Sometimes, the line between the exercise and reality blurs. In 2002, a soldier was fatally shot by a Moore County deputy sheriff who was unaware of the training exercise. The deputy refused a bribe using Pineland money and then shot the soldiers when they didn't comply with his commands during a traffic stop. Another soldier was wounded.

The students, dressed in civilian clothes, thought the deputy was part of the exercise. Law enforcement officers who participate in the training are now required to wear a distinctive uniform, and auxiliary members, like Pineland Bob, have identifiers on their cars.

But for anyone passing through, Pineland can be invisible. There are clues, though, if you're looking. If you stop at the diner for some persimmon pudding, you might see two younger guys emerge from a back booth and pay the check in Don. Once, a team left a real American $5 bill as a tip. They were pulled over by a cop in short order.

“We know it is make believe, Snyder says, “but we have to treat it like it is real.”

Blank fire, staged urgency

“Go! Go!” Special Forces students and the guerrillas storm out of Pineland Bob's pickup.

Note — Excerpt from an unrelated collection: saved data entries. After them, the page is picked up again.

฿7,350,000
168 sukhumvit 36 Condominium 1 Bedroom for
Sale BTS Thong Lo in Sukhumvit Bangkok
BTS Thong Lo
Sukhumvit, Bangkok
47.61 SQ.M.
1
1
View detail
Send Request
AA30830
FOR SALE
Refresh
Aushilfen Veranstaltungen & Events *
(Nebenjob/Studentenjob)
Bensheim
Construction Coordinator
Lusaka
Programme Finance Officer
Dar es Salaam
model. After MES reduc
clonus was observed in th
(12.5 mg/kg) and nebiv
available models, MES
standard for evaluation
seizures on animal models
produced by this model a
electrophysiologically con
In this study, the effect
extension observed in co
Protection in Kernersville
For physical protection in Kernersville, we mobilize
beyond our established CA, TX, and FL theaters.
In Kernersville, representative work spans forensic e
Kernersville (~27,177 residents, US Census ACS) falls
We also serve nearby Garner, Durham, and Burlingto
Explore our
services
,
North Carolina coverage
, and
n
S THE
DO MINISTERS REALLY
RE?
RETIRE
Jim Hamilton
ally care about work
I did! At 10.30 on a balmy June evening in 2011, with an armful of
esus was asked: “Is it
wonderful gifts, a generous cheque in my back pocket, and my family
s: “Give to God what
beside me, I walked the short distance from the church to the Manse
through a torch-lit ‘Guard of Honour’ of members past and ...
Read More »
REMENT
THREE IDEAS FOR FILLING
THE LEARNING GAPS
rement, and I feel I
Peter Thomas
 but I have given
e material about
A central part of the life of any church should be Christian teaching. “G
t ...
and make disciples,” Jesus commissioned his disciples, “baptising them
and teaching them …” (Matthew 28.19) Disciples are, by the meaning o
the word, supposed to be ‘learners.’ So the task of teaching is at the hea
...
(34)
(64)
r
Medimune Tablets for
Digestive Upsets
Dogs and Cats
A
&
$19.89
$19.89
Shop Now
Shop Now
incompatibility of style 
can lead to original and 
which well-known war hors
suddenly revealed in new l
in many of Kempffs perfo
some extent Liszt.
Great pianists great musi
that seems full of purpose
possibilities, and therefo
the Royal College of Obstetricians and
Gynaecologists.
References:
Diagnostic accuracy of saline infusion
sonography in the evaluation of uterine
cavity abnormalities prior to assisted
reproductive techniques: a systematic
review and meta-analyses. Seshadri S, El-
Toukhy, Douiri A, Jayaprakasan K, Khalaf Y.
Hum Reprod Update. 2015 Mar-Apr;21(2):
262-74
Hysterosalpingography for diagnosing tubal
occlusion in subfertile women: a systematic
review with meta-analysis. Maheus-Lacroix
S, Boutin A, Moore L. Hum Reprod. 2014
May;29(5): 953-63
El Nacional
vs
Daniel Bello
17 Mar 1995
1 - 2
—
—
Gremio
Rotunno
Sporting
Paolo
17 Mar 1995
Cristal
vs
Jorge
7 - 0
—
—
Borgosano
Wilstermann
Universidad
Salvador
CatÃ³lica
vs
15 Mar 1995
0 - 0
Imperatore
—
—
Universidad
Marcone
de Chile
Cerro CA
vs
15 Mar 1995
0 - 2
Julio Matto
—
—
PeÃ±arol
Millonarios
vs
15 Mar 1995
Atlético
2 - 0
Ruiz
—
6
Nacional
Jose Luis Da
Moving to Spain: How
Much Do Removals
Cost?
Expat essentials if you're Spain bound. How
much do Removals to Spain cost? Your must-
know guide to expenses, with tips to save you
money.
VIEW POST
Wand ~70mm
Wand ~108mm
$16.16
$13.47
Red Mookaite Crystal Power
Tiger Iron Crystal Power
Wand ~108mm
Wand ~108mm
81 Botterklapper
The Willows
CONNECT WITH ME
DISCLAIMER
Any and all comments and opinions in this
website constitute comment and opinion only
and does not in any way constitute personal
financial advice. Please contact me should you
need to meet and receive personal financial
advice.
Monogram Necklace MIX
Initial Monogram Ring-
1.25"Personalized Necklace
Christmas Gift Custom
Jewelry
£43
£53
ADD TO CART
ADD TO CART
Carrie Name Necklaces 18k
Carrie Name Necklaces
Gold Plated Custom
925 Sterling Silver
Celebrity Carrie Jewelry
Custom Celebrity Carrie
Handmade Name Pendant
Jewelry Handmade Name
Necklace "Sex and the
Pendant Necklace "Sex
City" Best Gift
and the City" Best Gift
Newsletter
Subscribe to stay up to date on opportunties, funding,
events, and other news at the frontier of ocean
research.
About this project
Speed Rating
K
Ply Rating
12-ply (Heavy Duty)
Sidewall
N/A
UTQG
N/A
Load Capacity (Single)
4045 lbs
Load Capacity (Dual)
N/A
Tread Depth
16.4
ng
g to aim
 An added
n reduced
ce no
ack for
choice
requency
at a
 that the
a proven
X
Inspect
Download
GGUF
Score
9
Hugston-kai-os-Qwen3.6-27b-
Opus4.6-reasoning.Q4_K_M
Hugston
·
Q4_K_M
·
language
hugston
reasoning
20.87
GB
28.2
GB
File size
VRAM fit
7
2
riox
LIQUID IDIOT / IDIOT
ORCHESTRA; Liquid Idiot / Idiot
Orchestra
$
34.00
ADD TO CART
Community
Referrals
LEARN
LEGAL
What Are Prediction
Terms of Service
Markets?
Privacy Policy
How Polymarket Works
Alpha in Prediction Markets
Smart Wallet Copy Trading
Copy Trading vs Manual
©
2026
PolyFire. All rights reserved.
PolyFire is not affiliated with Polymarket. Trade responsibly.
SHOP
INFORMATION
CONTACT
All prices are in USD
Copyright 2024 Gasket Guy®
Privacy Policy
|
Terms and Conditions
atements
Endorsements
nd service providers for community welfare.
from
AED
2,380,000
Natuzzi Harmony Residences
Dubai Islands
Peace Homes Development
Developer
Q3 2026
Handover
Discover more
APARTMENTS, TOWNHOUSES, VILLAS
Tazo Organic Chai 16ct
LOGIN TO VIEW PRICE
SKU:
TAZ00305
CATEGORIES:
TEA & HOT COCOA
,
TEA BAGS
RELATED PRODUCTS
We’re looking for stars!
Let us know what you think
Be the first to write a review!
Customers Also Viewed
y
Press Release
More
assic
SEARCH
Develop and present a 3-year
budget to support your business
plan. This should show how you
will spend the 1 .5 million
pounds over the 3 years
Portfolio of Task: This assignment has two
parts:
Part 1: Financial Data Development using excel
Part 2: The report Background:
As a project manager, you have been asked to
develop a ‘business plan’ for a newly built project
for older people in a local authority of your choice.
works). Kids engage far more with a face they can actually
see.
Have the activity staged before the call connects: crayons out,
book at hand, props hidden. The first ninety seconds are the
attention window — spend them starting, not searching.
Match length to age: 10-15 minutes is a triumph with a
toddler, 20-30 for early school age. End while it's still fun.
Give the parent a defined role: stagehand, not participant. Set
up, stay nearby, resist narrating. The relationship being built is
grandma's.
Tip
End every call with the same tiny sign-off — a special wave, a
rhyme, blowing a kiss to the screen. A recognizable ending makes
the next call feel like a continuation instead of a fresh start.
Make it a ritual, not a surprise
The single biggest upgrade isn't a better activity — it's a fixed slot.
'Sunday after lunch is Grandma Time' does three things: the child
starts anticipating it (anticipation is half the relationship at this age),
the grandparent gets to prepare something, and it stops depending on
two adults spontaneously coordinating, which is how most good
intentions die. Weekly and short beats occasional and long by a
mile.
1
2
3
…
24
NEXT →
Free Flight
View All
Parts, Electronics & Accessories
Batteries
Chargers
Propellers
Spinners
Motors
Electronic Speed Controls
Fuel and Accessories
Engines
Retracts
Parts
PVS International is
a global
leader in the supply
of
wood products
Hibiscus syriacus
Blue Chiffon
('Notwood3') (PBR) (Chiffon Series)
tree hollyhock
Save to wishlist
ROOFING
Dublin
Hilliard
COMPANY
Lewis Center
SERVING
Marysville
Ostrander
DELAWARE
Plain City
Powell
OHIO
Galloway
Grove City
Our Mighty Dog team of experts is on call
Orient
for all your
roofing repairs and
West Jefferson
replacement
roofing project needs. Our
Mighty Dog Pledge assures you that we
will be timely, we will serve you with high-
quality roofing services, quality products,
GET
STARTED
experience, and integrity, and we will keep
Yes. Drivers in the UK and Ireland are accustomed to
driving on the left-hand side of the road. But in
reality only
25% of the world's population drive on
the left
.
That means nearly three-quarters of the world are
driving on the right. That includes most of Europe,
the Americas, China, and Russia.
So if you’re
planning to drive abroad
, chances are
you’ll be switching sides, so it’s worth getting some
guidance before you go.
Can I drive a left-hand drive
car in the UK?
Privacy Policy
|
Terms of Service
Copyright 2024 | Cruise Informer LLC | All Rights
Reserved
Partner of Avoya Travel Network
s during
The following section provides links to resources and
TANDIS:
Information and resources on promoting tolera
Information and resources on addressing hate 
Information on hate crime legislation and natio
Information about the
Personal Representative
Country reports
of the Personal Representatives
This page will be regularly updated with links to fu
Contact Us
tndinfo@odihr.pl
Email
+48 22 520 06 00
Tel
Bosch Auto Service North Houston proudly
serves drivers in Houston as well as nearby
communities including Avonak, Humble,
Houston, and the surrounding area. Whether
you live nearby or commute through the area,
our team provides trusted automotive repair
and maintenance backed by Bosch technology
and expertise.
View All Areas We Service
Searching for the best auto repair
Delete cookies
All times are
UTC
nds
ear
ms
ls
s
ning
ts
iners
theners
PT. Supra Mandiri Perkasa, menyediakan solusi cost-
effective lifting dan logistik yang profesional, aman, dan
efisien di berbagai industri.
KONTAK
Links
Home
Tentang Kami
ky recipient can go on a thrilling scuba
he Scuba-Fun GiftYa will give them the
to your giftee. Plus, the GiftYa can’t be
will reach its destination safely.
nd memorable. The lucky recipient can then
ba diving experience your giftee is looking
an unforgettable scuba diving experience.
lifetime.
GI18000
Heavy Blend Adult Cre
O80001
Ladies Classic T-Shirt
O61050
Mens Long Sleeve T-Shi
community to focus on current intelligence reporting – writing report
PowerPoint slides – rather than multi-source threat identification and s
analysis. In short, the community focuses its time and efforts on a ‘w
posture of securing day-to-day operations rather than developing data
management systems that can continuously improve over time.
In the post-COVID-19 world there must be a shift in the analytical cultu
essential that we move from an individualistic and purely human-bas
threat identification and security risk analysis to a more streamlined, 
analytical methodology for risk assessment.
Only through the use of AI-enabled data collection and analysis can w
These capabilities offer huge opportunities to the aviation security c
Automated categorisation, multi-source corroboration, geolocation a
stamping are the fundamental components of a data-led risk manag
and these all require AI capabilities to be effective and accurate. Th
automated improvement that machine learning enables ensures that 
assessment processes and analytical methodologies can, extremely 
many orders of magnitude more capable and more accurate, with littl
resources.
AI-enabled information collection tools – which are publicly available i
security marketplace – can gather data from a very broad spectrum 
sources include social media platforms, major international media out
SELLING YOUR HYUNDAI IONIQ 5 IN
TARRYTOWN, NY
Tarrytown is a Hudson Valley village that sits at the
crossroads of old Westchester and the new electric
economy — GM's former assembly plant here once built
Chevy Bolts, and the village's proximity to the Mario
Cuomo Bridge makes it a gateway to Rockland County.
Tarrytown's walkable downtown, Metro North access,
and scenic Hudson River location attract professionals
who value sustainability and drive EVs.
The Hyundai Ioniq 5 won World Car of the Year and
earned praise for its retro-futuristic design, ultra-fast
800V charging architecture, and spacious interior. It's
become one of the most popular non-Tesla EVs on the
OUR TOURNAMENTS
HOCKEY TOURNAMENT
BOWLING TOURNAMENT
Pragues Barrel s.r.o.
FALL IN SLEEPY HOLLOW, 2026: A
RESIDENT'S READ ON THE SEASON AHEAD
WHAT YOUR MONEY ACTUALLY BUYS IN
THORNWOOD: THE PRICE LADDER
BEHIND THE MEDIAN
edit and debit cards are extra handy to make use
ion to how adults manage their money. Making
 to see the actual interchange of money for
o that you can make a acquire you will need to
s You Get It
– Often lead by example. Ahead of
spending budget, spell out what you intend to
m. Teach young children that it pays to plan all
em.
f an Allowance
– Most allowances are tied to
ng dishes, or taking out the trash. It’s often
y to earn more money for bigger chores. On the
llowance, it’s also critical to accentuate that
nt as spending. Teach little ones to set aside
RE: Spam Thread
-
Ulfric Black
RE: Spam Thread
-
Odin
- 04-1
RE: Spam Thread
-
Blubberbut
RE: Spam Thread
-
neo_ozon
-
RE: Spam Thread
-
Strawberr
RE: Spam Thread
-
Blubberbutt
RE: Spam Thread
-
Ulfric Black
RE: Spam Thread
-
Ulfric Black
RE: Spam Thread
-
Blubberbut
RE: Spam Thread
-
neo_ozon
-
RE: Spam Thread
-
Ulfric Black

Inside a dilapidated house, in an attic room accessible only through a staircase tucked behind a door, Cuervo waits.

A burst from a blank-firing AK-47 breaks the silence. Perched at the top of the stairs, both men wait anxiously. Cuervo, a cheap cigar wedged between his teeth, squeezes his rifle and steals a glance at his bodyguard.

Gunfire echoes through the house. The assault team storms into the rooms on the first floor. Cuervo hears the Special Forces students grab Rose and hustle her to safety. Then he hears his name: “Where is Cuervo? You see him?”

They find the staircase. Cuervo is ready. One head peeks up. Boom! Fire from the blanks illuminates the attic as Cuervo fires a burst from his rifle.

“Get some guys up here! There is somebody up there! We've got people up there!”

Another burst. Then, the rattle of a machine gun. The students gather downstairs. Cuervo, in the last few moments of his “life,” girds for the assault.

The soldiers crash up the stairs, guns spitting fire from their muzzles. Cuervo and his bodyguard hold out for a few seconds before falling face down to the floor.

The dead man opens one eye. He gets up on his elbows. Suddenly, Jose Cuervo is Dale Needham again.

“We held them off for a while,” his bodyguard says. “We keep failing you. I think you need a new army.”

Always a new team coming

Cuervo's failures serve a higher purpose – a full-speed practice before the teams go overseas and face real bad guys. But just getting the Pinelanders organized, trained and prepared enough to take on the mission means that the team is learning what the Special Forces do.

Too often people get wrapped up in the popular “Rambo” narrative and forget that the Special Forces were created not to destroy things but to sneak behind enemy lines and turn regular joes – the Bob Snyders of many other lands and cultures – into a functioning army.

That's no small feat when you factor in new languages and unfamiliar customs. But it happens every day in Afghanistan, Iraq and around the world. That learning curve starts the first day, when Pineland Bob picks them up and introduces them to Pineland.

Pinelanders don't sit around on porches and wax philosophic about what it all means. Strip away its details and Robin Sage is simply military support – citizens doing things to make sure that if war comes, the United States has the advantage.

Back at Needham's farm, Snyder – Pineland Bob – waits by his truck. Tomorrow, he will pick the team up one more time before they leave Pineland for Fort Bragg and graduation. Two weeks after that, Snyder will greet a new team. And the Pineland simulation will reboot.

Every day, Real Bob carries a Pineland Liberation flag in the back of his truck – yellow, red and gray stripes with a black paw and “1870” printed underneath.

When he dies, he will receive a full military funeral with an American flag draped over his coffin – something he has earned by serving his country. But inside, carefully arranged over his body, another totem of service will be visible. There, the Pineland flag will prevail.

So says Pineland Bob – or Bob Snyder. It depends on the wallet.